Dans ce cas, l’intrusion officielle d’une instance professionnelle régionale au même titre que celles nationales et internationales ne peut pas passer pour un fait anodin dénué de signification.

Dans un pays fédéral, on comprendrait encore le poids des instances locales dans les manifestations internationales.

Au Royaume-Uni par exemple, les Ecossais, les Gallois et les Nord-Irlandais disputent les rencontres internationales, chacun sous ses propres couleurs.

En Catalogne, malgré l’acuité du sentiment indépendantiste, une sélection a encore le droit de disputer deux rencontres internationales par an en arborant ses couleurs et son drapeau. Mais on peut l’expliquer: jusqu’en 1469 l’Espagne n’existait pas, elle était composée de deux Etats indépendants, la Castille et l’Aragon. Or, la Catalogne a été intégrée en 1134 grâce à des alliances matrimoniales et les Rois d’Aragon ont juré d’en respecter les droits et les privilèges (fueros). Et de nos jours l’Espagne est encore obligée d’en tenir compte en accordant à Barcelone et sa région un régime spécial en particulier relatif à l’usage du dialecte régional, le Catalan.
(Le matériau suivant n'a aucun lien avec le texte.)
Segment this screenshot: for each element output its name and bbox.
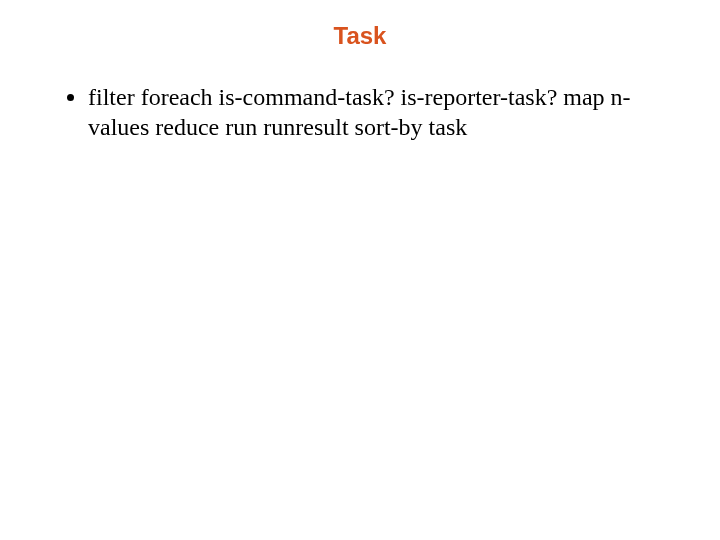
list-item: filter foreach is-command-task? is-repor… [88, 82, 660, 142]
slide-title: Task [0, 22, 720, 50]
slide-body: filter foreach is-command-task? is-repor… [60, 82, 660, 142]
bullet-list: filter foreach is-command-task? is-repor… [60, 82, 660, 142]
slide: Task filter foreach is-command-task? is-… [0, 0, 720, 540]
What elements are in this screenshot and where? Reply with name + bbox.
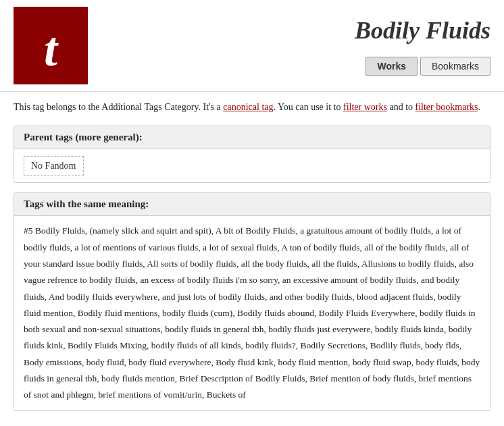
same-meaning-section: Tags with the same meaning: #5 Bodily Fl…: [14, 192, 490, 410]
page-header: t Bodily Fluids Works Bookmarks: [0, 0, 504, 92]
tab-bar: Works Bookmarks: [366, 57, 490, 76]
site-logo[interactable]: t: [14, 7, 88, 84]
canonical-tag-link[interactable]: canonical tag: [223, 102, 273, 112]
same-meaning-header: Tags with the same meaning:: [14, 193, 490, 216]
tag-info-paragraph: This tag belongs to the Additional Tags …: [14, 100, 490, 115]
no-fandom-tag[interactable]: No Fandom: [24, 156, 84, 176]
parent-tags-body: No Fandom: [14, 149, 490, 182]
tab-bookmarks[interactable]: Bookmarks: [420, 57, 490, 76]
tag-info-text-middle: . You can use it to: [274, 102, 343, 112]
tag-info-text-prefix: This tag belongs to the Additional Tags …: [14, 102, 223, 112]
header-right: Bodily Fluids Works Bookmarks: [101, 16, 490, 76]
page-content: This tag belongs to the Additional Tags …: [0, 92, 504, 426]
tab-works[interactable]: Works: [366, 57, 418, 76]
page-title: Bodily Fluids: [355, 16, 490, 45]
tag-info-text-and: and to: [387, 102, 415, 112]
filter-works-link[interactable]: filter works: [343, 102, 387, 112]
tag-info-text-end: .: [478, 102, 480, 112]
filter-bookmarks-link[interactable]: filter bookmarks: [415, 102, 478, 112]
parent-tags-section: Parent tags (more general): No Fandom: [14, 126, 490, 183]
parent-tags-header: Parent tags (more general):: [14, 126, 490, 149]
logo-letter: t: [44, 25, 57, 74]
same-meaning-body: #5 Bodily Fluids, (namely slick and squi…: [14, 216, 490, 410]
Au Royaume-Uni c’est un peu la même histoire. Les Ecossais, après des siècles de guerre, n’ont été définitivement conquis par la force qu’à l’issue du génocide des highlanders après la bataille de Culloden en 1745 et la fuite du jeune prétendant Charles Stuart. Quant aux Irlandais, c’est à la Boyne que leur indépendance a été enterrée en 1690 avec la défaite de Jacques II Stuart, et les Gallois n’ont commencé à être assimilés qu’avec l’élaboration de la langue et de l’enseignement anglais sous les Tudor, après la bataille de Bosworth en 1585 et la mort du roi Richard III Plantagenêt.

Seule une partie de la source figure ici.